The answer has to be in rad/s

Answer 2

\[\tan(\theta)=\frac{y}{x}\] is a start

Answer 3

you want \(\theta'\) the rate of change of \(\theta\)

Answer 4

differentiate both sides wrt time get
\[\sec^2(\theta)\theta'=\frac{xy'-yx'}{x^2}\]

Answer 5

quotient rule for the right hand side
now you are told
\[x'=.7\] but damn, you are not told \(y'\) so maybe my method is stupid, or else we have to find it

Answer 6

we can find it, but maybe it is easier to use
\[\cos(\theta)=\frac{x}{10}\] so
\[-\sin(\theta)\theta'=\frac{x'}{10}\] i bet that is simpler

Answer 7

now you are told that \(x'=.7\) so the right hand sides is \(.07\)
we get
\[-\sin(\theta)\theta '=.07\] so now we need \(-\sin(\theta)\)
can you find that?

Answer 8

so we just plug in 0.7 for theta and get -sin(.7) to get our answer?

Answer 9

oh no, .7 is the rate of change of \(x\)

Answer 10

it is not \(\theta\)
in any event, you do not need \(\theta\), you need \(\sin(\theta)\)

Answer 11

when \(x=6\) you know \(y=8\) by pythagoras, making \(\sin(\theta)=\frac{8}{10}=0.8\)

Answer 12

this gives
\[-.8\theta=.07\] so
\[\theta '=-\frac{.07}{.8}=\frac{7}{80}\] whatever that is

Answer 13

oops i meant \(-\frac{7}{80}\)

Answer 14

and now we covert that to radians right?

Answer 15

it is in radians

Answer 16

sine and cosine are functions of numbers, and as such, they correspond to functions of angles only if the angles are measured in radians, not degrees.
so whenever you use sine and cosine, automatically you are working in radians, if you are thinking of angles

Answer 17

oh ok.
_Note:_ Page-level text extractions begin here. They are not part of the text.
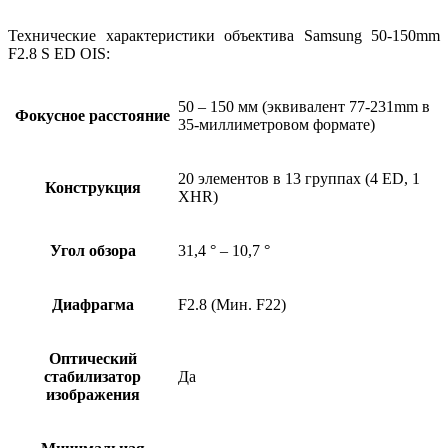
Технические характеристики объектива Samsung 50-150mm
F2.8 S ED OIS:
50 – 150 мм (эквивалент 77-231mm в
Фокусное расстояние
35-миллиметровом формате)
20 элементов в 13 группах (4 ED, 1
Конструкция
XHR)
Угол обзора
31,4 ° – 10,7 °
Диафрагма
F2.8 (Мин. F22)
Оптический
стабилизатор
Да
изображения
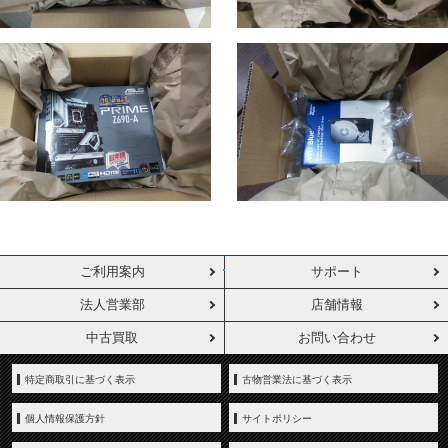
ご利用案内
サポート
法人営業部
店舗情報
中古買取
お問い合わせ
特定商取引に基づく表示
古物営業法に基づく表示
個人情報保護方針
サイトポリシー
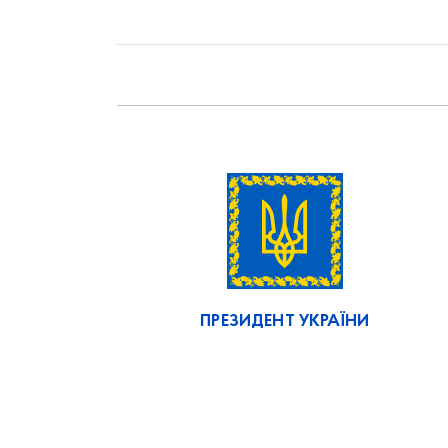
ПРЕЗИДЕНТ УКРАЇНИ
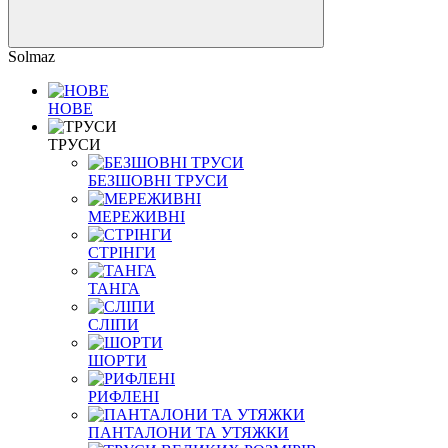
Solmaz
НОВЕ
ТРУСИ
БЕЗШОВНІ ТРУСИ
МЕРЕЖИВНІ
СТРІНГИ
ТАНГА
СЛІПИ
ШОРТИ
РИФЛЕНІ
ПАНТАЛОНИ ТА УТЯЖКИ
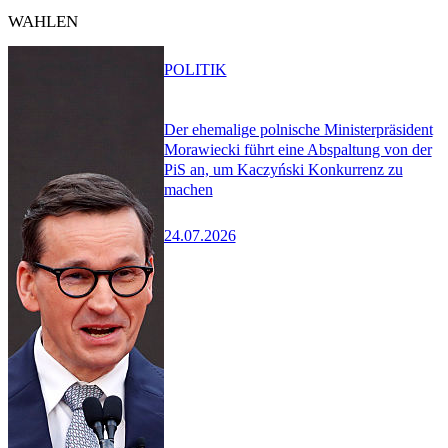
WAHLEN
POLITIK
Der ehemalige polnische Ministerpräsident
Morawiecki führt eine Abspaltung von der
PiS an, um Kaczyński Konkurrenz zu
machen
24.07.2026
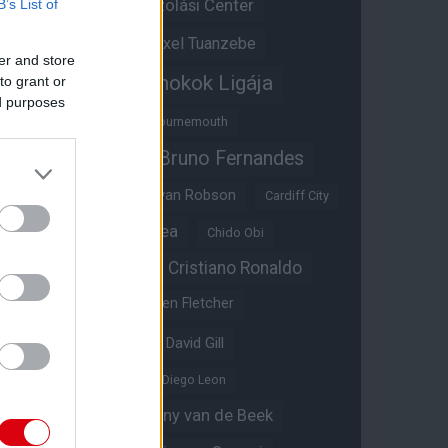
Átigazolási Center
B’s List of
Aston Villa
Átigazolások
Axel Tuanzebe
er and store
Bajnokok Ligája
to grant or
Ayden Heaven
ed purposes
Benjamin Sesko
Bournemouth
Bruno Fernandes
Brandon Williams
Bryan Mbeumo
Bryan Robson
Cardiff City
Casemiro
Chelsea
Chido Obi
Christian Eriksen
Cristiano Ronaldo
Crystal Palace
Darren Fletcher
David De Gea
David Gill
Dean Henderson
Diego Leon
Diogo Dalot
Donny van de Beek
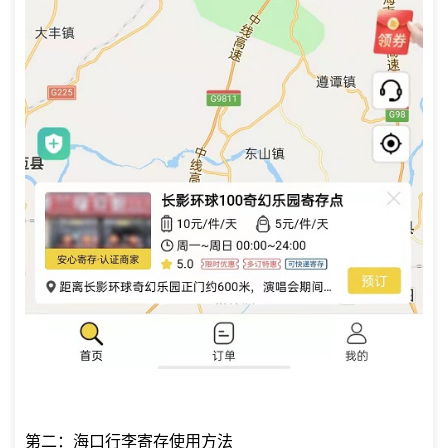
第二：海口行李寄存使用方法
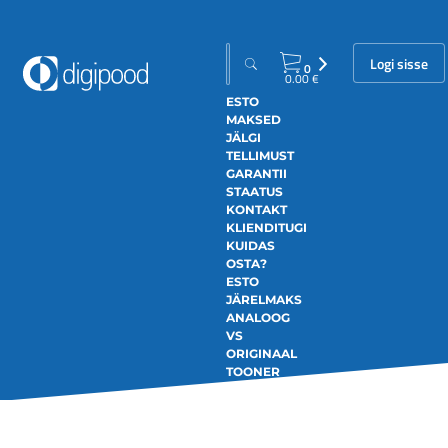
Logi sisse
0
0.00
€
ESTO
MAKSED
JÄLGI
TELLIMUST
GARANTII
STAATUS
KONTAKT
KLIENDITUGI
KUIDAS
OSTA?
ESTO
JÄRELMAKS
ANALOOG
VS
ORIGINAAL
TOONER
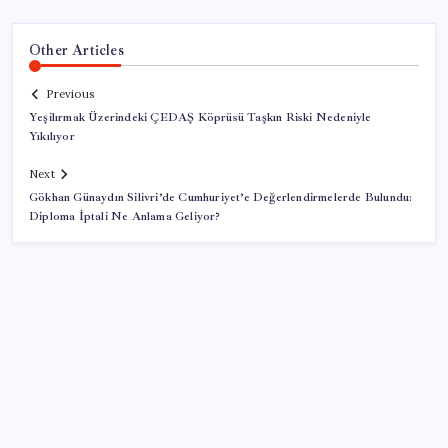
Other Articles
Previous
Yeşilırmak Üzerindeki ÇEDAŞ Köprüsü Taşkın Riski Nedeniyle
Yıkılıyor
Next
Gökhan Günaydın Silivri’de Cumhuriyet’e Değerlendirmelerde Bulundu:
Diploma İptali Ne Anlama Geliyor?
SON YAZILAR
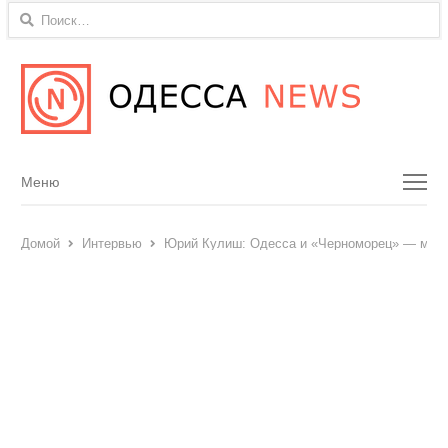
Найти:
Menu
Меню
Домой
Интервью
Юрий Кулиш: Одесса и «Черноморец» — моя 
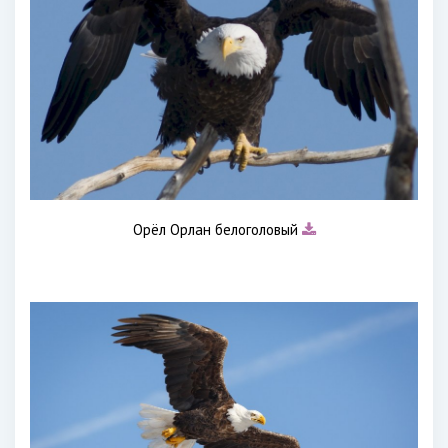
Орёл Орлан белоголовый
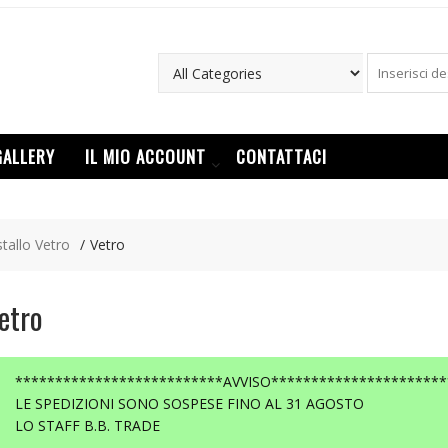
GALLERY
IL MIO ACCOUNT
CONTATTACI
stallo Vetro
Vetro
etro
**************************AVVISO**********************
LE SPEDIZIONI SONO SOSPESE FINO AL 31 AGOSTO
LO STAFF B.B. TRADE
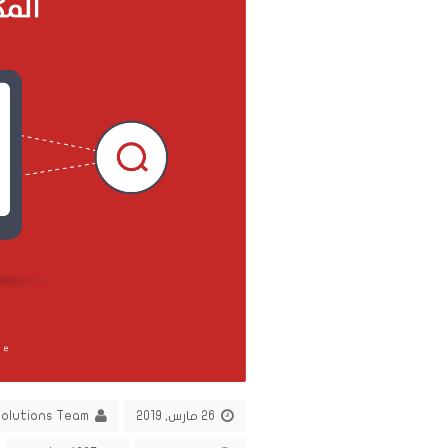
26 مارس, 2019
Solutions Team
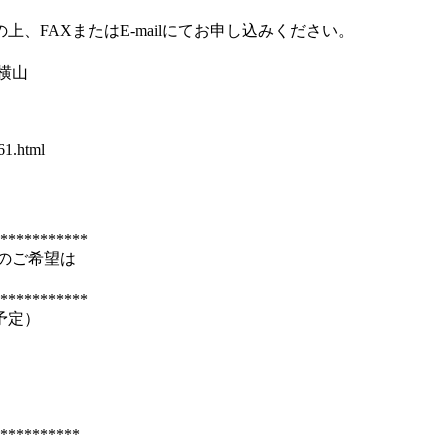
FAXまたはE-mailにてお申し込みください。

.html

***********

***********

定）

**********
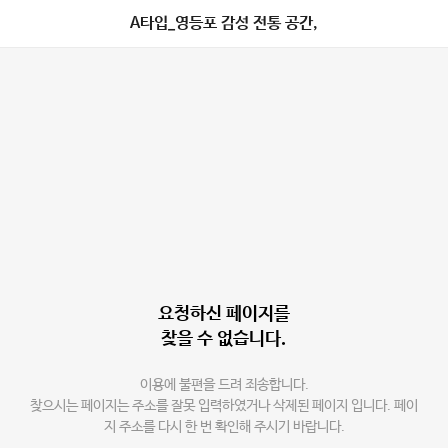
A타입_영등포 감성 전통 공간,
요청하신 페이지를
찾을 수 없습니다.
이용에 불편을 드려 죄송합니다.
찾으시는 페이지는 주소를 잘못 입력하였거나 삭제된 페이지 입니다. 페이
지 주소를 다시 한 번 확인해 주시기 바랍니다.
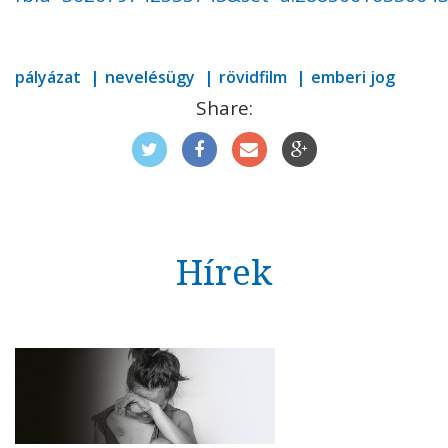
pályázat
nevelésügy
rövidfilm
emberi jog
Share:
Hírek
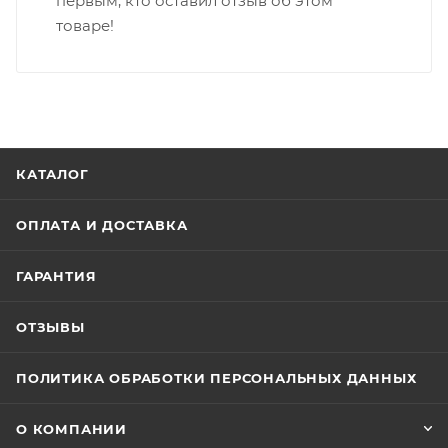
первым, кто оставил отзыв об этом
товаре!
КАТАЛОГ
ОПЛАТА И ДОСТАВКА
ГАРАНТИЯ
ОТЗЫВЫ
ПОЛИТИКА ОБРАБОТКИ ПЕРСОНАЛЬНЫХ ДАННЫХ
О КОМПАНИИ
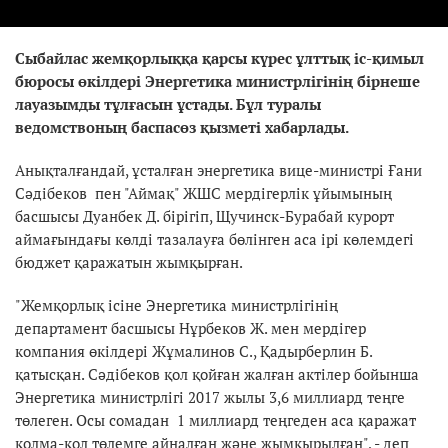
Сыбайлас жемқорлыққа қарсы күрес ұлттық іс-қимыл
бюросы өкілдері Энергетика министрлігінің бірнеше
лауазымды тұлғасын ұстады. Бұл туралы
ведомствоның баспасөз қызметі хабарлады.
Анықталғандай, ұсталған энергетика вице-министрі Ғани
Сәдібеков пен "Аймақ" ЖШС мердігерлік ұйымының
басшысы Дуанбек Д. бірігіп, Щучинск-Бурабай курорт
аймағындағы көлді тазалауға бөлінген аса ірі көлемдегі
бюджет қаражатын жымқырған.
"Жемқорлық ісіне Энергетика министрлігінің
департамент басшысы Нұрбеков Ж. мен мердігер
компания өкілдері Жұмалинов С., Қадырберлин Б.
қатысқан. Сәдібеков қол қойған жалған актілер бойынша
Энергетика министрлігі 2017 жылы 3,6 миллиард теңге
төлеген. Осы сомадан 1 миллиард теңгеден аса қаражат
қолма-қол төлемге айналған және жымқырылған", - деп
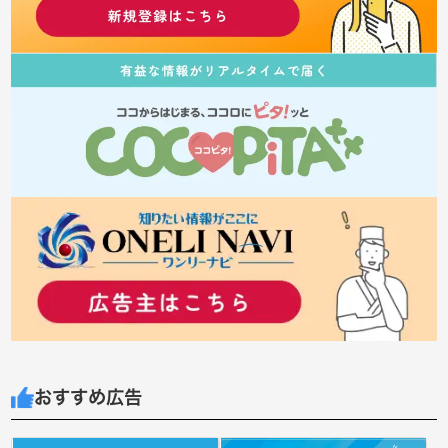
おすすめ広告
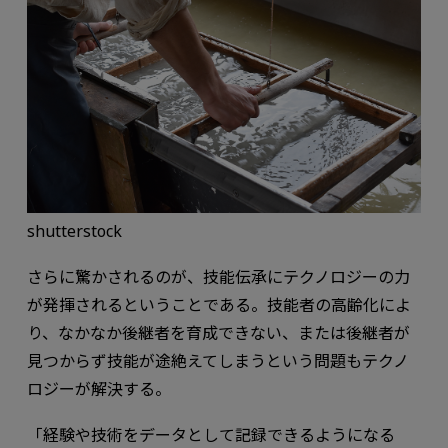
shutterstock
さらに驚かされるのが、技能伝承にテクノロジーの力
が発揮されるということである。技能者の高齢化によ
り、なかなか後継者を育成できない、または後継者が
見つからず技能が途絶えてしまうという問題もテクノ
ロジーが解決する。
「経験や技術をデータとして記録できるようになる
Yes I get it. Thank you for the thorouugh explanation and steps! And answering my questions

Answer 18

in particular, if you are thinking of sine and cosine as functions of angles measured in degrees, then in fact the derivative of sine is NOT cosine
but no matter, we used them so we are working in radians for sure

Answer 19

yw